Before they left for Luton, the marchers went to look at Bedford’s fine new brickworks at Stewartby. This was the sort of new industry their own deprived town badly needed and surely they must have looked at it with envy. They couldn’t have known, however (though a few of the more gloomy might have feared it) that within three years the world would be at war, and the brickworks of Bedford would then need legions of vanquished men from the Mediterranean to help rebuild England. Bedford had been good to the marchers during their stay. The local Rotary Club and Christian charity Toc H had given them cigarettes and tobacco and put on a night’s free entertainment at the town hall. So warm had been Bedford’s hospitality that the Conservative mayor said that he had been accused of being ‘a convert to Labour, a rigid socialist and even a communist’.

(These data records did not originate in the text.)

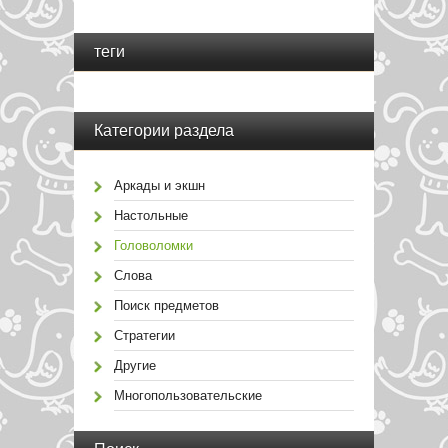
теги
Категории раздела
Аркады и экшн
Настольные
Головоломки
Слова
Поиск предметов
Стратегии
Другие
Многопользовательские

At the bus station I picked up an intriguing magazine. It was called This England and there was something soothing about its lovely cover of a warm russet sunset in an English wood. Being unashamedly of Attlee’s patriotic leftist strain, I can be something of a sucker for this kind of thing and as the magazine seemed to consist of little else except nostalgia and anniversaries, I felt sure the autumn number would have some mention of the Jarrow march. But having scoured the magazine from cover to cover, I could find nothing – though I did find a gloating editorial about leaving the European union, a eulogy to the late TV presenter and extreme right-winger Norris McWhirter and a fun piece condoning violence against ‘atheist teachers with links to the Civil Liberties Association’. Like the Panacea Society, there was a cold meanness underneath the moist-eyed middle England niceties and a kind of ignorance too; the kind that uses Battle of Britain imagery to celebrate Brexit, forgetting that we won that with heroic help from Czech and Polish pilots; or presumes that Vaughan Williams’s music embodies their world view when the socialistic, knighthood-refusing giant of English music would have loathed them. This England would have probably not had much time for the Jarrow marchers and may even have thought the mayor of Bedford was a communist, embodying that particular kind of English sense of fair play, justice and tolerance that wants Rudi the Albanian builder to go home but they to be allowed to retire to Magaluf. Quite how its expatriate readership would fare in the next few years as we pulled up the drawbridge to Europe would be diverting to say the least.